Não vale alegar que carrocerias curvas e faróis mais complexos fazem parte da indústria atual. A Mercedes-Benz reformulou o jipão abrutalhado Classe G em 2018. Após 40 anos com faróis circulares e linhas quadradonas, ele foi todo reprojetado de modo que ficasse igual. Ao ponto de muita gente nem perceber a diferença.
Ironicamente, a Ford também acabou de resgatar uma lenda off-road. E sabe o que ela fez? Tudo o que a Land Rover não fez. É o que veremos a seguir.
Bronco: acerto triplo
Para os brasileiros, o Ford Bronco é um nome sonoro, mas sem significado. Para os americanos, é um clássico que emocionou gerações. Alguns defendem ainda que foi o pioneiro dos suves: em 1965, ele aliou conforto com robustez no fora de estrada. Até que se despediu em 1996, porque só tinha duas portas num mercado que exigia quatro.
O desafio atual da Ford é muito maior que o de Fiat e Land Rover. Fora do mercado há 25 anos, um novo Bronco poderia não falar ao coração do público mais jovem. Existe ainda o risco de precisar criar seu espaço no mercado a partir do zero, justamente no disputadíssimo segmento dos suves.
Tudo indica, no entanto, que a aposta arriscada deu certo: público e crítica nos EUA amaram. Todos os elementos estéticos do antigo Bronco estão lá. É impossível ver um e não pensar no outro.
A ousadia da Ford não ficou só no design. O espírito do suve original está ao longo de todo o conceito do projeto. Há três versões. O Bronco 2-portas e o 4-portas são destinados ao off-road: têm carroceria sobre chassi de longarinas, tração 4×4, reduzida e bloqueio de diferenciais. Já o Bronco Sport é maior, mais urbano, feito sobre o monobloco do Escape e traz tração 4×2.
Os preços também atraem: o Bronco 2-portas começa em US$ 28.500 (R$ 152.000), o 4-portas em US$ 33.200 (R$ 177.000) e o Sport em US$ 26.660 (R$ 142.000). E as versões mais caras podem custar o dobro – ainda não sabemos quanto ele custará no Brasil. É muito próximo do seu principal concorrente, o Jeep Wrangler.

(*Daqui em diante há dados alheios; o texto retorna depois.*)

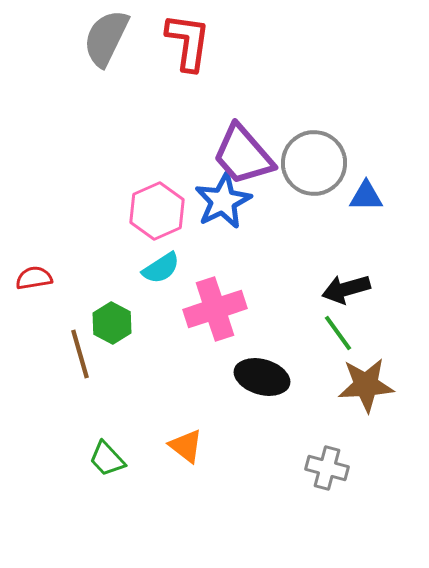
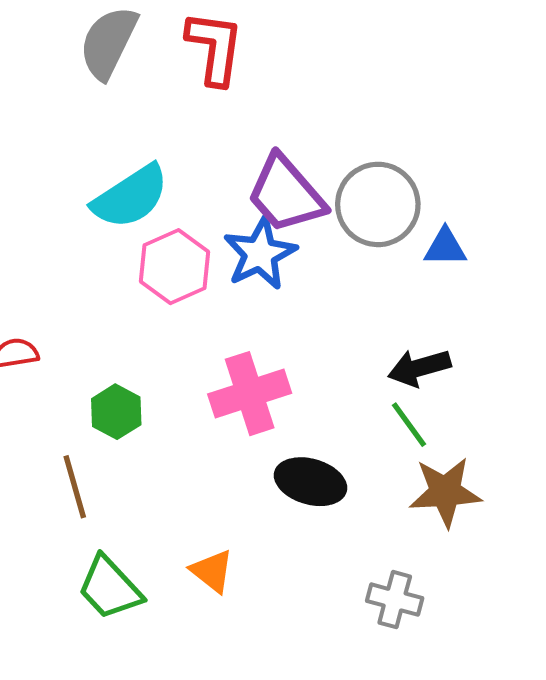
cyan semicircle: (161, 268) -> (130, 197), moved, size x1.6
brown line: (80, 354) -> (75, 487), moved
green trapezoid: (107, 459) -> (110, 588), size x1.4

Aliás, o Bronco foi idealizado para superar o lendário Wrangler. O curso da suspensão é 17% mais longo, há mais de 200 acessórios exclusivos e não faltou um câmbio manual. Pensaram até em teto e portas removíveis, que podem ser guardadas no porta-malas. As portas do Wrangler não cabem no interior e ainda levam junto os espelhos, que no Bronco ficam na carroceria.

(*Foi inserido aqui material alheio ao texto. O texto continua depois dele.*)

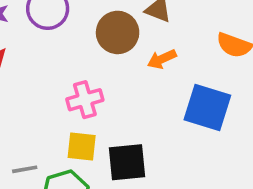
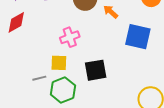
orange arrow: (162, 59) -> (111, 12), turned 70
yellow square: (82, 146) -> (59, 63), moved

Mais que um carro, ele foi concebido para ser um estilo de vida: o Bronco será uma marca própria. Por isso não vemos logotipos da Ford na dianteira ou no interior. A estratégia de um modelo virar uma marca é uma tendência atual, como vimos recentemente em Citroën (com a estilosa DS), Dodge (com as picapes Ram), Land Rover (com a luxuosa Range Rover) e Volvo (com a elétrica Polestar).
Desse modo, a Ford planeja criar um ecossistema Bronco, no qual todos sonham com a versão raiz, mas a maioria compra a versão Nutella. E, assim, o mercado inteiro fica feliz. Com exceção da concorrência.